RECORDS SHOWN below:
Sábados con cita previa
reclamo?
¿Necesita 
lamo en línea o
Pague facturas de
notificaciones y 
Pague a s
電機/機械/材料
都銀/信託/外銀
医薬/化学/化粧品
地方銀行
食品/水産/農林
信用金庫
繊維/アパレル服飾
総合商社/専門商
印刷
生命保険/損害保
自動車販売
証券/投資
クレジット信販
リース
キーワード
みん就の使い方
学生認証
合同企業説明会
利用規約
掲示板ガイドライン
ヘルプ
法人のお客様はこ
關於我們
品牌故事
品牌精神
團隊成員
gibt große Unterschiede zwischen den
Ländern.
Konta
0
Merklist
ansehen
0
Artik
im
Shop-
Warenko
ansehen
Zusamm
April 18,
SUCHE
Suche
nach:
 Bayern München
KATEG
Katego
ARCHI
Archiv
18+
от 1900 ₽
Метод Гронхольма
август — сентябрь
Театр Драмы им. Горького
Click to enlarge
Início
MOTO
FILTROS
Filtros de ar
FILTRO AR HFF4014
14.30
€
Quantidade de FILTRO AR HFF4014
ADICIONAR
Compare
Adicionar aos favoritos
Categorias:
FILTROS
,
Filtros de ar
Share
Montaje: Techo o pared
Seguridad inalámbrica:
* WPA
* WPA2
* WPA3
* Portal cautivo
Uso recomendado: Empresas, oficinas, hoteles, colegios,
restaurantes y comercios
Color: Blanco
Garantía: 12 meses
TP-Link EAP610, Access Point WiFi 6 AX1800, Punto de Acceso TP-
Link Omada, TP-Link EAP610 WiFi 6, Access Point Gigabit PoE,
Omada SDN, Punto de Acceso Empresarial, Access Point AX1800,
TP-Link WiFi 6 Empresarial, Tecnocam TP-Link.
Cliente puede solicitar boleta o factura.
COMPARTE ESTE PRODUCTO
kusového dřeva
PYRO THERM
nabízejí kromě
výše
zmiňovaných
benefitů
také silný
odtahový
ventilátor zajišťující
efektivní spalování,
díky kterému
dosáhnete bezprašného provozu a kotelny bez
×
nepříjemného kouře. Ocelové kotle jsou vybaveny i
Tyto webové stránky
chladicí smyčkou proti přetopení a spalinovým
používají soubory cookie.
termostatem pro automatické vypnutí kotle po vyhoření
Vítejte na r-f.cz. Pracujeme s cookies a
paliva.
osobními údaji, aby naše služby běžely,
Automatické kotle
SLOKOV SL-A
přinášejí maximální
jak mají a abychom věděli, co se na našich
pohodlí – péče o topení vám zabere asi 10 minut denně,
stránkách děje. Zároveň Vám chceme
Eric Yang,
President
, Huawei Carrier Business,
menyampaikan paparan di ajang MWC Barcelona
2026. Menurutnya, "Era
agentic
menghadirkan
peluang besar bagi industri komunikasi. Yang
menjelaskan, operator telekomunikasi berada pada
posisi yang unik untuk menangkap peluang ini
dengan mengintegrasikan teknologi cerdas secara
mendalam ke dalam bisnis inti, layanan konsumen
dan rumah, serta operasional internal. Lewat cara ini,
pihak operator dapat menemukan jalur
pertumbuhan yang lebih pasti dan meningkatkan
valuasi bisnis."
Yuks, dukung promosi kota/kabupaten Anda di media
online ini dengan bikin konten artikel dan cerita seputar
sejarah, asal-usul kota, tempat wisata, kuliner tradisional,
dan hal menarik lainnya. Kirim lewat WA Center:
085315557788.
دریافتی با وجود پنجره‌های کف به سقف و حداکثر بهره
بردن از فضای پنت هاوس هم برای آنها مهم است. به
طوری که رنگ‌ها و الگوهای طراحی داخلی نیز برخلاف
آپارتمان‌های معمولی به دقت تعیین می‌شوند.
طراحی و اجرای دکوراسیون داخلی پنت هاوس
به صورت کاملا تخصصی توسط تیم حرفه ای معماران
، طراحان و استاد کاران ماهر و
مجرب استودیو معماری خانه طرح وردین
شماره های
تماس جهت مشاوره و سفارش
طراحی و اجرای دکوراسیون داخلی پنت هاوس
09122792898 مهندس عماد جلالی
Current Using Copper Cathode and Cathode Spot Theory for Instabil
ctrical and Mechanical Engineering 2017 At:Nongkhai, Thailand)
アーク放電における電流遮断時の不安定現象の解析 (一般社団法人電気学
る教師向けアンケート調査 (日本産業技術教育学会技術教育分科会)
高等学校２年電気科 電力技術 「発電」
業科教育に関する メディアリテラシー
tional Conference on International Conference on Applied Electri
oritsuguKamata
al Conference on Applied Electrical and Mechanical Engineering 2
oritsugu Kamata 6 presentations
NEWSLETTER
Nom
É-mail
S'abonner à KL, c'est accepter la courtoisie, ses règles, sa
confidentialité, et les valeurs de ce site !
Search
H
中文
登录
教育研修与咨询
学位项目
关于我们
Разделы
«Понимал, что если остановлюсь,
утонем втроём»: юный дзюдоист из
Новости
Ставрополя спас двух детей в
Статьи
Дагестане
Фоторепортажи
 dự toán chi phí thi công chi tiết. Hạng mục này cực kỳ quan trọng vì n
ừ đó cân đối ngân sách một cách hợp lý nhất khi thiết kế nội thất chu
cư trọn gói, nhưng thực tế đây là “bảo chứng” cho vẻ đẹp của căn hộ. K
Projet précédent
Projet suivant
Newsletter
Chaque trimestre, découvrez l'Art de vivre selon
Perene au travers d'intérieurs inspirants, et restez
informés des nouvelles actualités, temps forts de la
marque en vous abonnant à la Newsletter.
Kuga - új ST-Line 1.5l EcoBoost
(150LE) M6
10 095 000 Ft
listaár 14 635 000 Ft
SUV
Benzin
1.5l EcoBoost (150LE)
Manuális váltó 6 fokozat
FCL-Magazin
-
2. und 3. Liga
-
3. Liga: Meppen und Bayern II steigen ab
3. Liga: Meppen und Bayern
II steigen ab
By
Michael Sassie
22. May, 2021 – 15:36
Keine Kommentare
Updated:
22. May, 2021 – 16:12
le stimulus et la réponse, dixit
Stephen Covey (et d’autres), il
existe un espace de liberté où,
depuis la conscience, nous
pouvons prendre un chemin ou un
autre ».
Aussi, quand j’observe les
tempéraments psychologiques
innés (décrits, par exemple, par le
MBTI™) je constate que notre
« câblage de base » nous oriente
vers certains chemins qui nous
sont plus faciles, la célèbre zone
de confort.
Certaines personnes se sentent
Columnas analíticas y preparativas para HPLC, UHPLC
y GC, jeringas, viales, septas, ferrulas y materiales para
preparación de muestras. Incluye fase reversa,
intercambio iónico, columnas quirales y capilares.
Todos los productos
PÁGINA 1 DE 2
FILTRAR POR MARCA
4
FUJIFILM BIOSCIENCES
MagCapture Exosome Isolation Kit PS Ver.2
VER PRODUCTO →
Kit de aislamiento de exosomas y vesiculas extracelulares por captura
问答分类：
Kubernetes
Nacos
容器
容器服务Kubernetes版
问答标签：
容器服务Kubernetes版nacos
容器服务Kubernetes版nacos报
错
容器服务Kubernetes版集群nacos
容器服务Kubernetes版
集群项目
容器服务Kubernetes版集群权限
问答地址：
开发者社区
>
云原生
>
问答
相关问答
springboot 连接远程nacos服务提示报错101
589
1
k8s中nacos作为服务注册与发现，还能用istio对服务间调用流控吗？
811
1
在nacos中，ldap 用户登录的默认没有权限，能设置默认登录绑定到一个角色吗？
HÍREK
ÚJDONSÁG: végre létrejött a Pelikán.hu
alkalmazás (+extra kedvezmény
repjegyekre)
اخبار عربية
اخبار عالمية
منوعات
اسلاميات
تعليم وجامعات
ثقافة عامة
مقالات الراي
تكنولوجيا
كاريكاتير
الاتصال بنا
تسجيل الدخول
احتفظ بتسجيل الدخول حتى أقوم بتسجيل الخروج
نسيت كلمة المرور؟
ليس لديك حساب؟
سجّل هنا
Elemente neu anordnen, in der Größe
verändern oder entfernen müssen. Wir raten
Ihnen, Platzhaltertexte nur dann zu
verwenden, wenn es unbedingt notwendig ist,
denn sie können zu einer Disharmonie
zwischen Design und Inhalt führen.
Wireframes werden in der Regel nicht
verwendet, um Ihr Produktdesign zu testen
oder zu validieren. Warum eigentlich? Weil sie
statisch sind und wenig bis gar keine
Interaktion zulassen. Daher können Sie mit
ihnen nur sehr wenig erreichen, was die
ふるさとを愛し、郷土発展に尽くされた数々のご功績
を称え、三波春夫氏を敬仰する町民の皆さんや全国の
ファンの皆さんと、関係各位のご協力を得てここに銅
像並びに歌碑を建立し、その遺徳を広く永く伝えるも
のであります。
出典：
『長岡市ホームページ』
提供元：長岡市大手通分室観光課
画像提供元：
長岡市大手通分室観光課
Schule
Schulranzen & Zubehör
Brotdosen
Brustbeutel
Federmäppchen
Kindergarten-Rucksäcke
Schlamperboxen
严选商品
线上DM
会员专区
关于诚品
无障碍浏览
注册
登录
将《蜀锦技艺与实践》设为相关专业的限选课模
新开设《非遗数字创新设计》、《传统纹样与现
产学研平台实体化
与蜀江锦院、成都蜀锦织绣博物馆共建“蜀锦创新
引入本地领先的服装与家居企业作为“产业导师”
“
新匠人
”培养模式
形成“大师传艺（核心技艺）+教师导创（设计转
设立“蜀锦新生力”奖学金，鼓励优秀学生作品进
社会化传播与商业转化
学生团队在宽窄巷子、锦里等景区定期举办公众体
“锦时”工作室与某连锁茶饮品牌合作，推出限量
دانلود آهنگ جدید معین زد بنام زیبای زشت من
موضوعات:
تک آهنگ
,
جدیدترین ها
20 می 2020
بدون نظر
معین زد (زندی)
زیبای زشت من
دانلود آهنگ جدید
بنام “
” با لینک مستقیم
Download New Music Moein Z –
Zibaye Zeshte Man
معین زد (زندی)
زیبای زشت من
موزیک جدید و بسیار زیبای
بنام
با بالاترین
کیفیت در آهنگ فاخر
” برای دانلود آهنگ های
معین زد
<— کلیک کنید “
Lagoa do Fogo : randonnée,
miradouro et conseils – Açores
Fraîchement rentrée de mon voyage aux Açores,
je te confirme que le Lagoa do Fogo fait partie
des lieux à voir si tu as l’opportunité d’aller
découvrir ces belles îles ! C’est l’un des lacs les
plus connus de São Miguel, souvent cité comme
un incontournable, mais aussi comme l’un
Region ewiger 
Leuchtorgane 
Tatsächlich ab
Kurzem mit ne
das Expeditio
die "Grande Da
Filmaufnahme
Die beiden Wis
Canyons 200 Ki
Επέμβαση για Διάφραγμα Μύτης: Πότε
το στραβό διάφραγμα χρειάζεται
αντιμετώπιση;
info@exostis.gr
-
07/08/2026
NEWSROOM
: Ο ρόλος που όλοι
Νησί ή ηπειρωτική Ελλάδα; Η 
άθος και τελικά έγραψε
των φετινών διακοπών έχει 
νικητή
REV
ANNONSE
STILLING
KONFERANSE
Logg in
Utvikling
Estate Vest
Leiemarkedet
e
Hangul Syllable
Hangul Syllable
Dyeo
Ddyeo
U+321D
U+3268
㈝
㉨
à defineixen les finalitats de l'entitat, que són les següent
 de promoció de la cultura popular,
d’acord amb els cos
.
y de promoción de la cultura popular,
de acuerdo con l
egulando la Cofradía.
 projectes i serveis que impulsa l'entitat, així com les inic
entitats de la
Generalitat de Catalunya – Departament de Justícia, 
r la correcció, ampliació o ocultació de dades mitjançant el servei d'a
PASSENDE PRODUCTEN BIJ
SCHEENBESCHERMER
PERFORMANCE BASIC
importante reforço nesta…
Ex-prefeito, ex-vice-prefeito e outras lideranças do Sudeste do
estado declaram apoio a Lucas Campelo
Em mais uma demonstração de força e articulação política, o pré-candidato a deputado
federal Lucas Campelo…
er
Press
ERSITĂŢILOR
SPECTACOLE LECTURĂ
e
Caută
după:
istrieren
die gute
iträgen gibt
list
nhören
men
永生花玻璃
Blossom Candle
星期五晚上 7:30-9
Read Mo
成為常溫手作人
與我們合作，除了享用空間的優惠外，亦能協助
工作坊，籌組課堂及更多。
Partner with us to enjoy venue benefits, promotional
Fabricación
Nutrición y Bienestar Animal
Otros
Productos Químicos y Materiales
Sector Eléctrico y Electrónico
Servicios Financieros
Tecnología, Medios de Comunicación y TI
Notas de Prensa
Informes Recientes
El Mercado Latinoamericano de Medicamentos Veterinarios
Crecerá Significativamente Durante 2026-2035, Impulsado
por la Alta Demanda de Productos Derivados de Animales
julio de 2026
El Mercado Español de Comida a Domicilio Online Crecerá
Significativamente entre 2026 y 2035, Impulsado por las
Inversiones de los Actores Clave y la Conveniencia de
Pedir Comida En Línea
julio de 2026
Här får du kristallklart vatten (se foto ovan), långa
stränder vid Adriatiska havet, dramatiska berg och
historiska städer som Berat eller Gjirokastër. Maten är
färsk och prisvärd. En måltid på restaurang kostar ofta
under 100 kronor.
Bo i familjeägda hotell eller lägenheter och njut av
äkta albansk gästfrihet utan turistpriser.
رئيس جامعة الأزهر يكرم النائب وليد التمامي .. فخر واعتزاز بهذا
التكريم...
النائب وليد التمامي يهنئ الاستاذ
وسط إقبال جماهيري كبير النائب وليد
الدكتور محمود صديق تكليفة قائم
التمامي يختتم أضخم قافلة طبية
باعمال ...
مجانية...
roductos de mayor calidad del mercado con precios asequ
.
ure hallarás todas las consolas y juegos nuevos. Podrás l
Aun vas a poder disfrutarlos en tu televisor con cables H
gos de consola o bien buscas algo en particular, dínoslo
End of RECORDS SHOWN.
▶ WORK INSTRUCTIONS:
If a line in the entries above contains "Applied", include it in the count, then report only the total.

▶ RESULT FOR THIS EXERCISE:
2